Alex: So, how do you set priorities for different initiatives and opportunities at Convene?
Adam: In collaboration with Convene’s Chief Design Officer Joyce Bromberg who leads our group and the broader executive team, we prioritize based on where we can have the most impact on our business. As one example, we just wrapped up a project to understand what people value in a modern workplace experience. We surveyed close to 400 people, 200 current members and 200 non-members, in major cities across the U.S. One outcome was deeper understanding, from the building itself and where it’s located, to the actual work suite and the furniture, to space types and amenities. It gave us a sense of what is valued and what matters to people. As just one small example, we anticipate that in five years, more people will be biking to work so access to showers will be more relevant. On top of this, we work closely with our product teams to support their priorities.
Alex: In our current co-working space, no one has never asked us what we'd like! How do your members react to this? I’m interested because there’s a parallel need among many cities and communities for more space to collaborate or to encourage more local businesses to flourish.
Adam: Sadly that isn’t surprising, although there is a misconception that people are going to be annoyed if you reach out to them for their opinion. What we've seen is that people are thrilled to be asked their opinion. It's been fantastic to see the engagement, excitement and interest that we've gotten from our customers through this process.
To understand our customers’ perspectives, we do quarterly NPS surveys, as well as after every big meeting and event. Last year, we also created a series of key stakeholder and customer advisory councils that gather quarterly for participatory design workshops. For these, we work closely with our product and technology teams to surface the questions that are most top-of-mind.
Alex: So, in some ways, you’re a type of gatekeeper to ensure the business remains user-centered while looking to the future and potential trends.
Adam: Yes. I think it’s looking at what the world might be like in five years but also what's needed right now. We aim to understand the specific needs of a city or even a neighborhood within a city. In combining all of our different perspectives, we’ve developed a decision-making framework that is incredibly valuable and a really powerful alignment and shared language tool.

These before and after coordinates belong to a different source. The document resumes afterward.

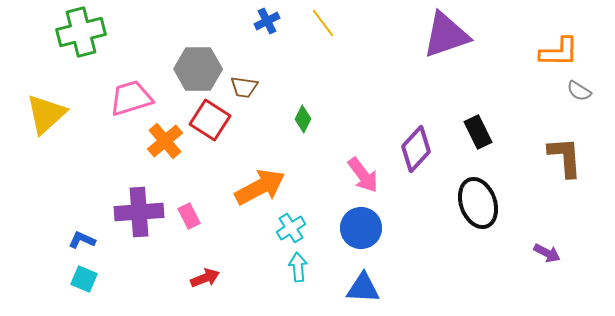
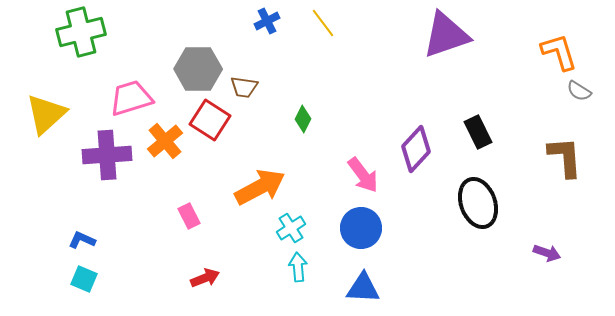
orange L-shape: rotated 108 degrees counterclockwise
purple cross: moved 32 px left, 57 px up
purple arrow: rotated 8 degrees counterclockwise
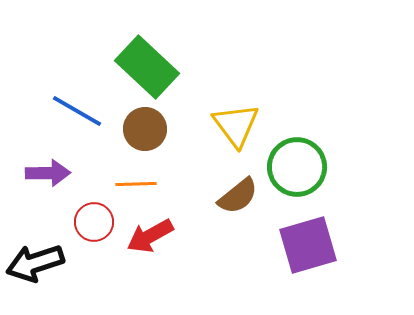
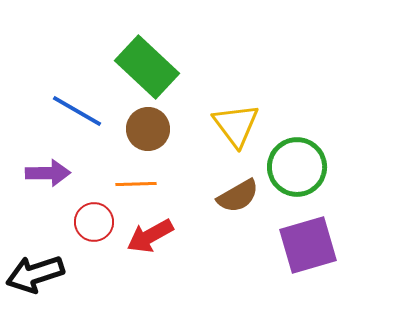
brown circle: moved 3 px right
brown semicircle: rotated 9 degrees clockwise
black arrow: moved 11 px down
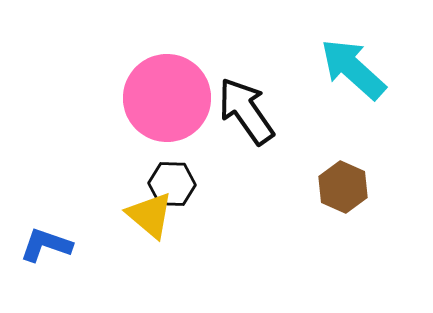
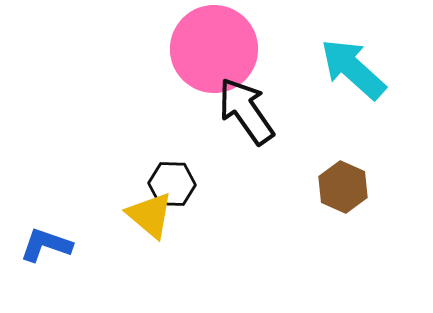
pink circle: moved 47 px right, 49 px up
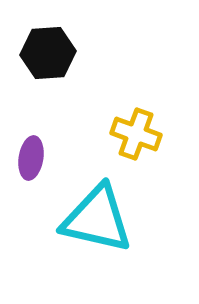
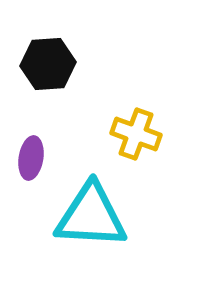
black hexagon: moved 11 px down
cyan triangle: moved 6 px left, 3 px up; rotated 10 degrees counterclockwise
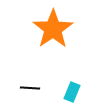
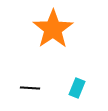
cyan rectangle: moved 5 px right, 4 px up
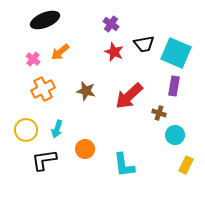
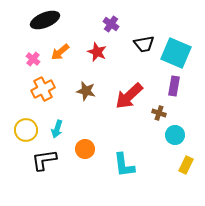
red star: moved 17 px left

Laurel: A key part of that framework is also a somewhat traditional cost-benefit analysis. We’re able to say, Okay, this is what we're hearing from the customer, here’s how much value our users would find in this product intervention, here’s how expensive and complex it would be to implement, and here’s the implication for our current and future brand differentiation. And then we’re able to make a recommendation to company leadership and our Product colleagues.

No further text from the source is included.